Farmer Focus: 2,500 lambs finished in the nick of time

We have had a cracking lambing here at Valetta, with lambs tailing 160% due to a great spell of weather, which also saw us have a great run getting spring crops in.

Wheat, barley, peas and hybrid canola are all in and off to a good start, with hemp ground ready for drilling.

Fortunately spring options have been plentiful and reasonably well priced – at or slightly above last year’s levels.

See also: Top tips for high yielding late-drilled wheat crops

We seemed to run 10 days late right through the winter, firstly in eating off autumn pasture and getting lambs on to winter feed crops, and then, with very good utilisation, we continued on the back foot, spreading lambs out on to grass seed crops.

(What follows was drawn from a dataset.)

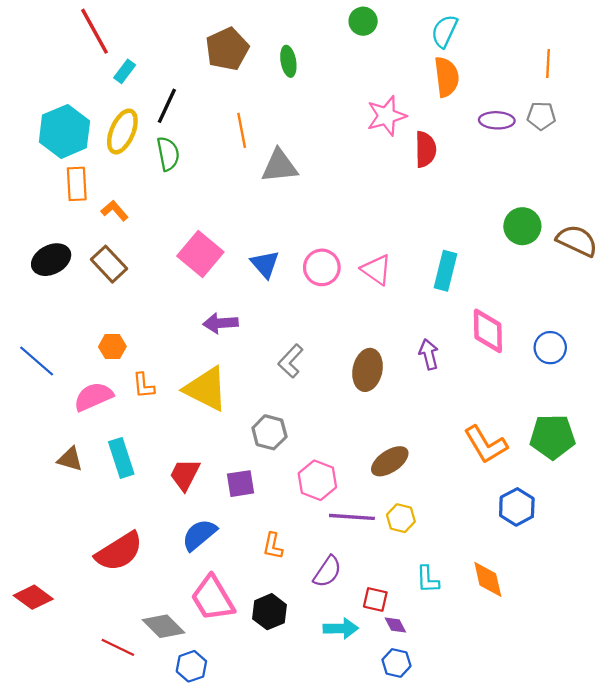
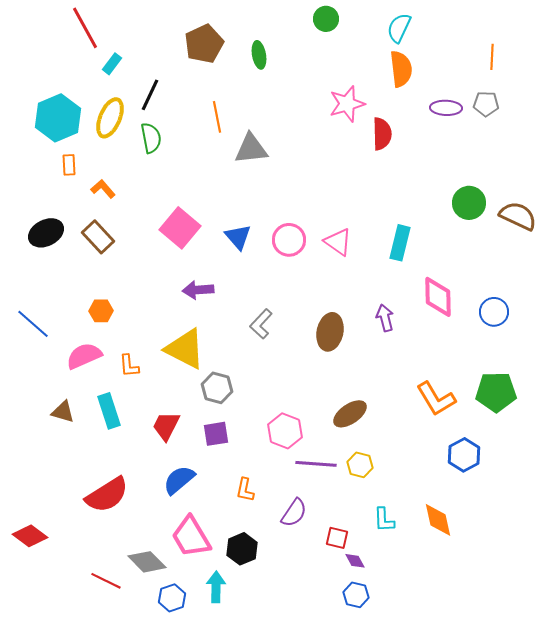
orange rectangle: (77, 184) -> (69, 165), size x0.7
orange L-shape: (144, 386) -> (129, 366), moved
gray hexagon: (269, 432) -> (217, 388), moved
cyan arrow: (341, 628) -> (216, 587), moved, turned -88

A mild August had seen a spurt of early growth, causing those grass fields to carry a bigger-than-normal bulk into September, and with a late start, we struggled to get them trimmed down.

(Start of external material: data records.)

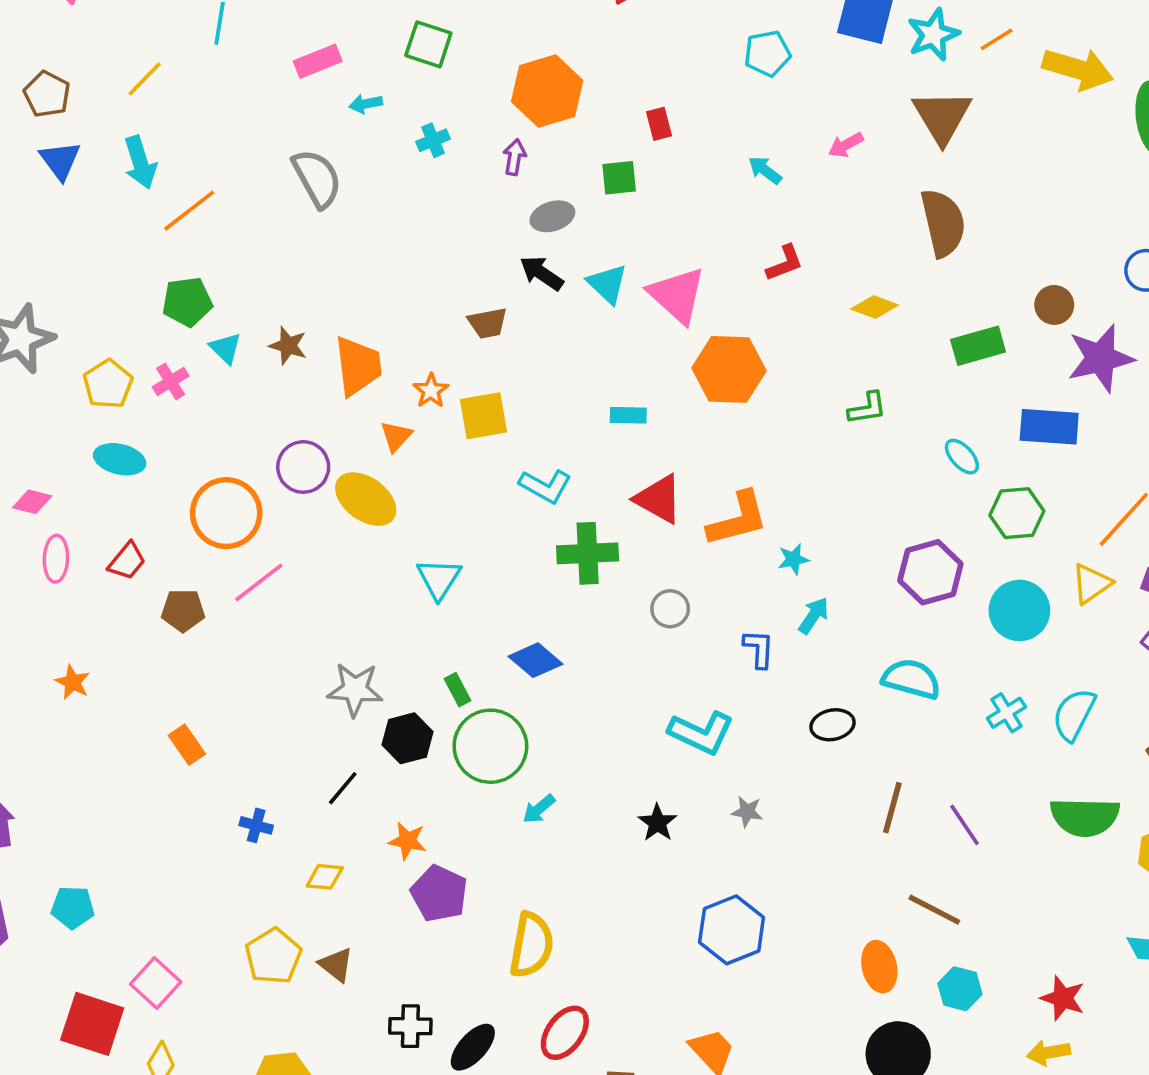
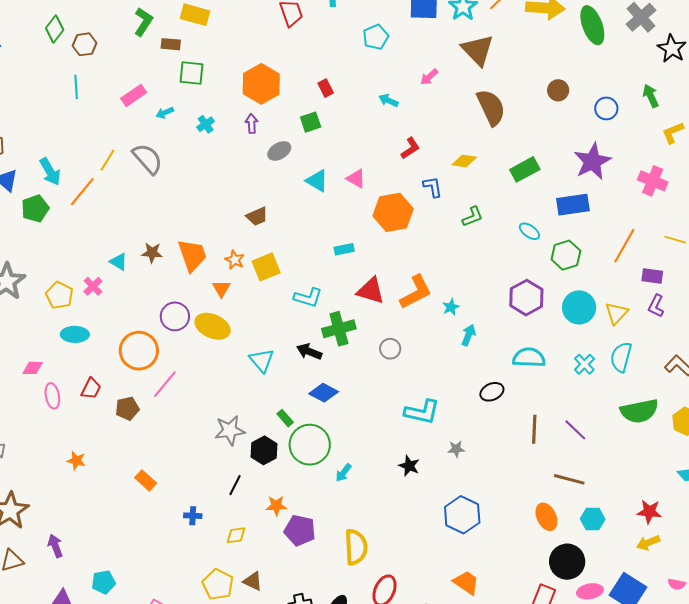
yellow line: (145, 79) -> (108, 160), moved
black arrow: (541, 273) -> (309, 352), moved
pink triangle: (677, 295) -> (356, 178), size x0.6
green pentagon: (187, 302) -> (35, 209), moved
brown circle: (1054, 305) -> (558, 90), moved
yellow triangle: (1091, 584) -> (616, 313), moved
blue L-shape: (759, 649) -> (433, 187), moved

All this turned out well as a run of colder damp weather saw the growth slow, both of the grass and also of the lambs.

Lamb finishing

Fortunately we had feed ahead of us to catch up liveweight targets in October prior to the grass seed crops being closed and the lambs breaking their adult teeth and halving in value.

It is a “100mph at a brick wall” strategy, trying to land so many lambs into a tight weight bracket in a three-week timeframe with teeth, market and crop deadlines.

It seems others around us who came off their green feed on time ate their grass down and fell in a feed hole during September, so maybe we were lucky.

The lamb finishing is integral to getting high yields in grass seed crops by careful management of tiller development and sward bulk, as well as contributing to one third of our gross farm income here at Valetta.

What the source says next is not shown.